Dana Rivers, 67, of San Jose, faces charges of murdering Charlotte Reed, 56, her wife Patricia Wright, 57, and Wright’s 19-year-old son, Benny Toto Diambu-Wright, inside their Dunbar Avenue home in Oakland. Rivers is also charged with dousing the garage with gasoline and setting it on fire, an apparent cover-up attempt that was thwarted when a policeman came to the scene just three minutes after a neighbor called 911.
At the close of Rivers’ three-week-long trial Monday, Deputy District Attorney Abigail Mulvihil told jurors that Rivers carefully planned to murder the couple, spending weeks gaining their trust and visiting their home, while planning the slaughter in advance. Rivers used a pistol equipped with a silencer to shoot Reed and Wright as they slept in an upstairs bedroom, then fired at Diambu-Wright as he ran for his life out of the home, striking him in the heart, the prosecutor said.
“(Rivers) is so manipulative, so fake, that she convinced Charlotte she wasn’t a threat anymore,” Mulvihill said during her closing argument Monday afternoon. She later added that Rivers “faked their friendship” and waited for everyone in the home to fall asleep before she struck.

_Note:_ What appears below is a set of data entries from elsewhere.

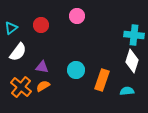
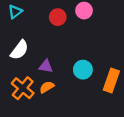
red circle: (41, 25) -> (58, 17), moved
cyan triangle: (11, 28) -> (15, 12), moved

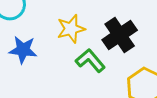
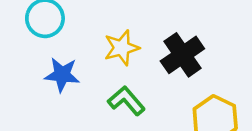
green L-shape: (90, 61) -> (126, 101), moved

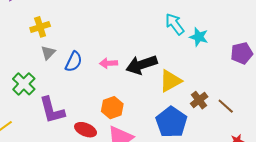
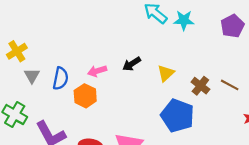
black arrow: (142, 65) -> (132, 64), size x0.6
yellow triangle: (170, 81) -> (166, 73), size x0.7
orange hexagon: (112, 108) -> (85, 96), moved

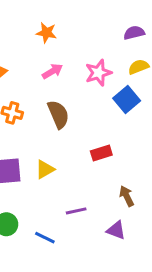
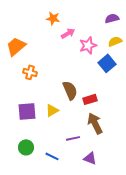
pink arrow: (52, 71) -> (68, 33), moved
brown semicircle: (58, 114) -> (70, 90), moved
brown arrow: (127, 196) -> (95, 123), moved, size x1.5
purple triangle: (116, 230) -> (90, 158), moved

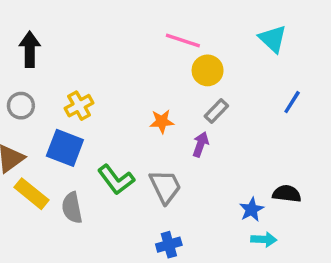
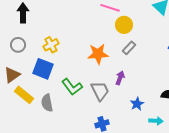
orange star: (162, 121) -> (98, 54), size x1.5
purple arrow: (200, 144) -> (120, 78), moved
blue star: (252, 209) -> (137, 104), moved

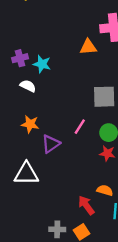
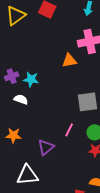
orange star: (30, 124) -> (13, 135), moved

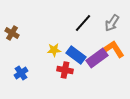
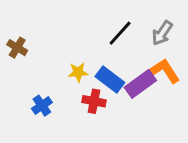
blue cross: (21, 73) -> (42, 106), moved

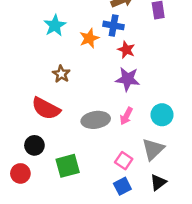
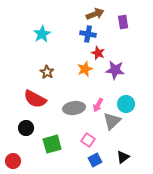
orange star: (89, 38) -> (85, 69), moved
purple star: (128, 79) -> (115, 70), moved
gray triangle: (153, 149) -> (112, 121), moved
pink square: (124, 161) -> (88, 140), moved
red circle: (20, 173) -> (13, 161), moved

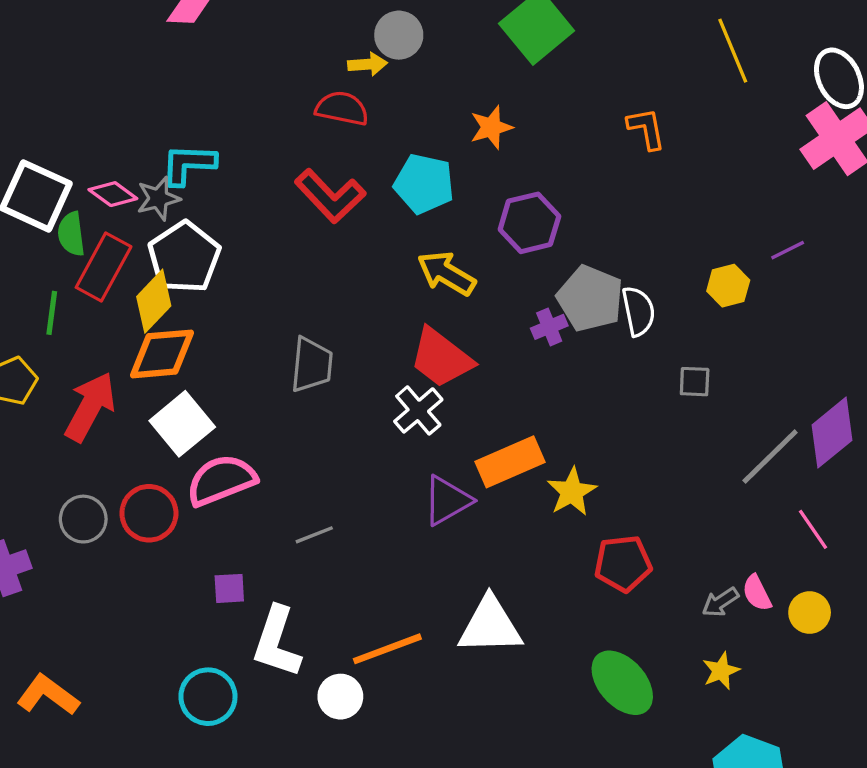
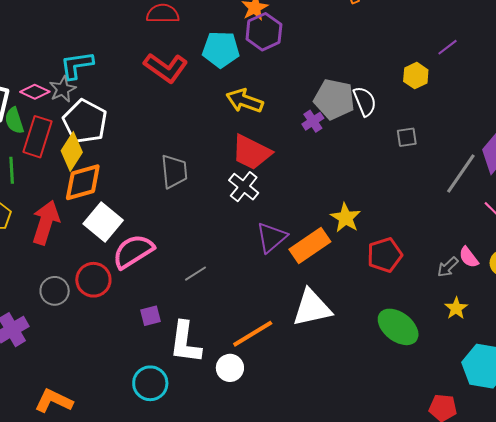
purple hexagon: (529, 223) -> (264, 32), moved
orange rectangle: (510, 462) -> (310, 246), moved

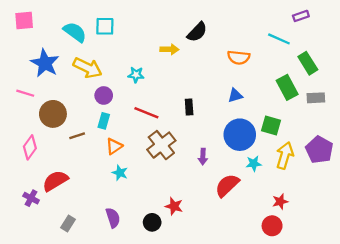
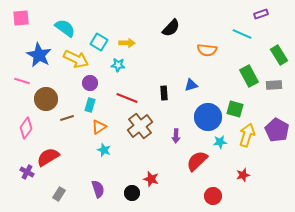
cyan square: (105, 26) -> (99, 42), moved, turned 30
yellow arrow: (169, 49) -> (127, 43), moved
green rectangle: (308, 63) -> (279, 55), moved
blue triangle: (235, 95) -> (191, 85), moved
red circle: (272, 226) -> (213, 196), moved

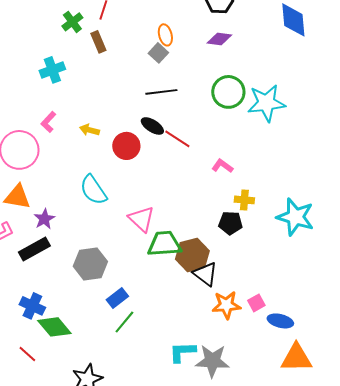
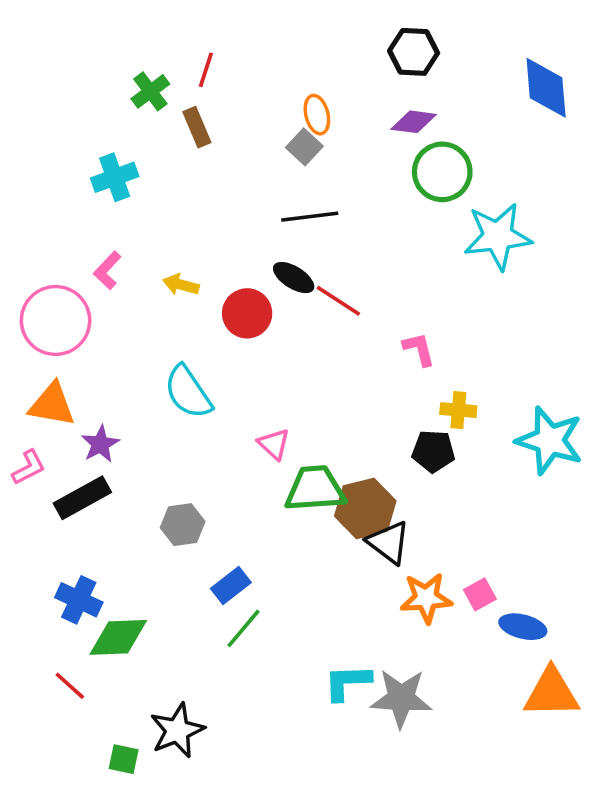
green circle: (228, 92) -> (442, 172), moved
pink L-shape: (222, 166) -> (419, 349), turned 40
pink triangle: (141, 219) -> (274, 444), size x0.7
gray hexagon: (90, 264) -> (183, 525), size x0.7
green diamond: (54, 327) -> (118, 637), turned -52

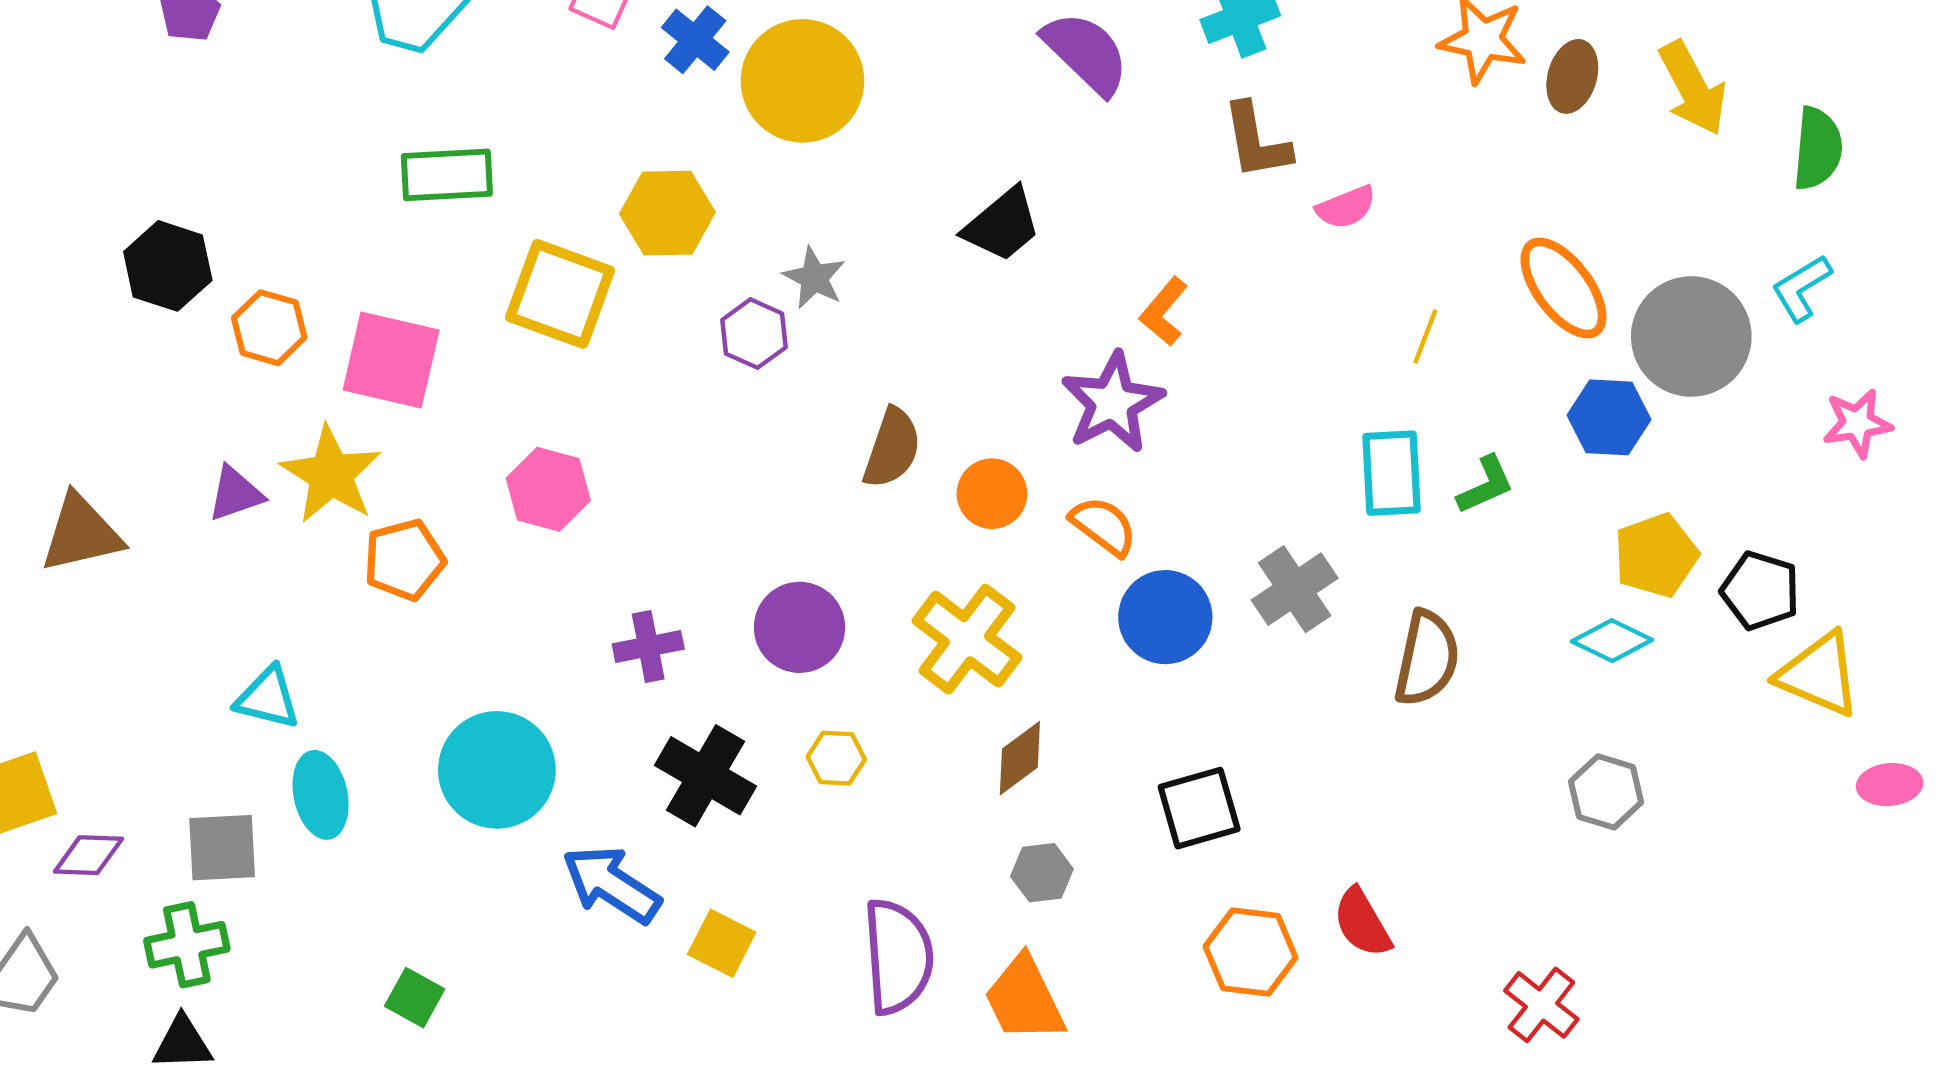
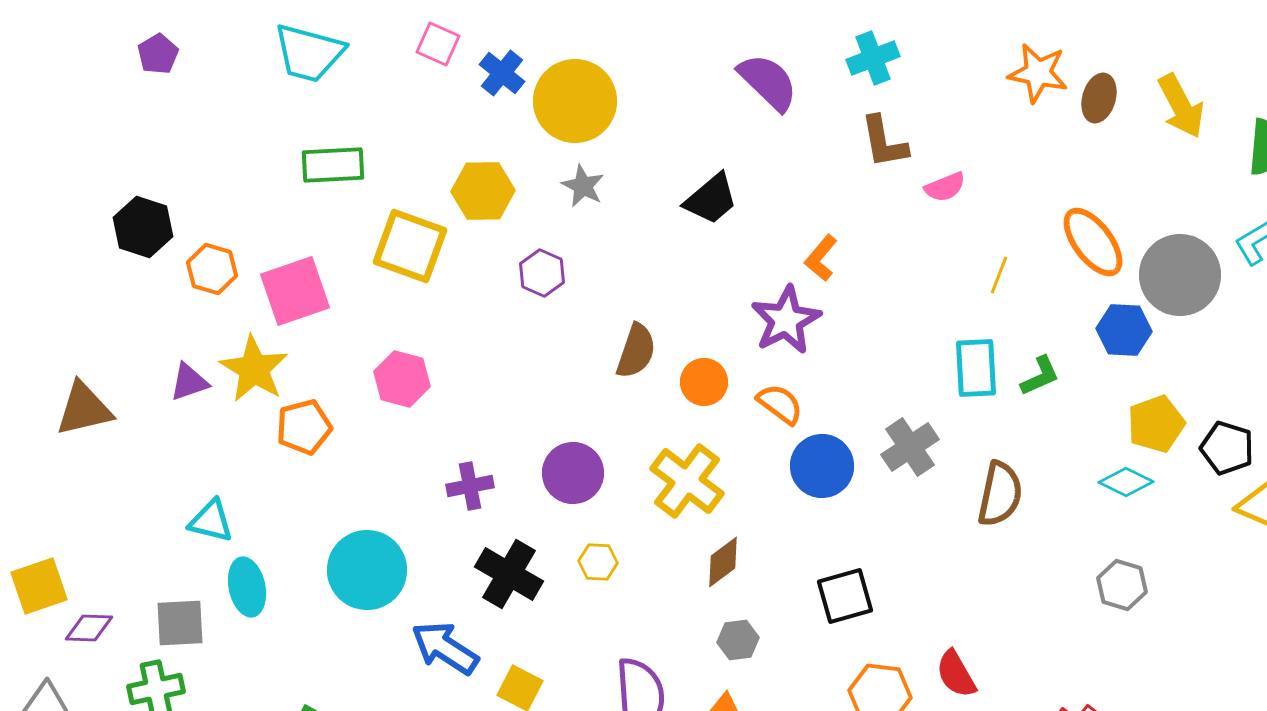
gray star: (814, 278) -> (583, 186), moved
pink square: (391, 360) -> (295, 291), turned -32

“The defendant was hiding in plain sight,” she said.
Showing jurors pictures of all three victims dead in their pajamas, Mulvihill said it was clear that Rivers waited for them to be in a defenseless position and used a silencer so it wouldn’t be a three-on-one fight. She said Reed bore the brunt of the attack, and suffered 47 stab wounds, some of which were inflicted over and over.
“(Rivers) stabbed (Reed) over and over and over and over,” Mulvihill said, her voice rising, as she banged the podium with her fist. She later added, “(Rivers) wanted Charlotte Reed to be unrecognizable. She succeeded.”
Rivers’ attorney, Melissa Adams, is expected to argue self-defense or that Rivers was acting in defense of others. Adams told jurors at the start of trial that the deceased couple had a volatile, sometimes violent relationship and there may have been infidelity. She is expected to make her final pitch to the jury Monday afternoon.
If Rivers is convicted, jurors will be asked to determine whether she was legally insane at the time of the killings. The outcome of that trial — if it happens — would determine whether Rivers goes to prison of a mental health facility.
Mulvihill describes Rivers and hellbent on revenge, partially due to her obsession with mimicking outlaw biker clubs like the Hells Angels. Rivers and Reed had been part of an all-female motorcycle club known as the Deviants, but Reed left the group months before she was killed. Prosecutors allege that Rivers saw herself as an “enforcer” and followed Reed around for weeks, making Reed so concerned she started keeping a gun around the house.
Rivers and Reed had been friends before Reed joined the club. They met at the Menlo Park Veterans Affairs Center in Palo Alto, and struck up a friendship because they were both veterans seeking care.
The former president of the now-defunct Deviants testified as a defense witness during trial, and said that not only was Rivers not an enforcer, the club held no such position in its ranks. Mulvihill called her a “liar” and pointed to jail calls where the two talked about having a familial relationship, and that Rivers remarked that they should try to make money off of the triple murder case. She said Rivers was “promoted” to sergeant-at-arms after the killings and that incoming members would be brought to Santa Rita Jail in Dublin to meet her “out of respect.”
After the killings, Rivers seemed most concerned about a necklace with the club’s emblem on it, which had been covered in blood, Mulvihill said.
“It’s not just a piece of jewelry to (Rivers),” she said. “It’s her entire identity, and it fueled her premeditation. It fueled her actions.”
Before her arrest, Rivers was best known as a schoolteacher who became an international news story when she came out as transgender to her students in a high school in Antelope, California. She was subsequently fired for sharing details of her transition, then sued the district and received $150,000 in a settlement. In the aftermath, she became an activist for transgender rights, and ultimately moved to the Bay Area to restart her life as an educator.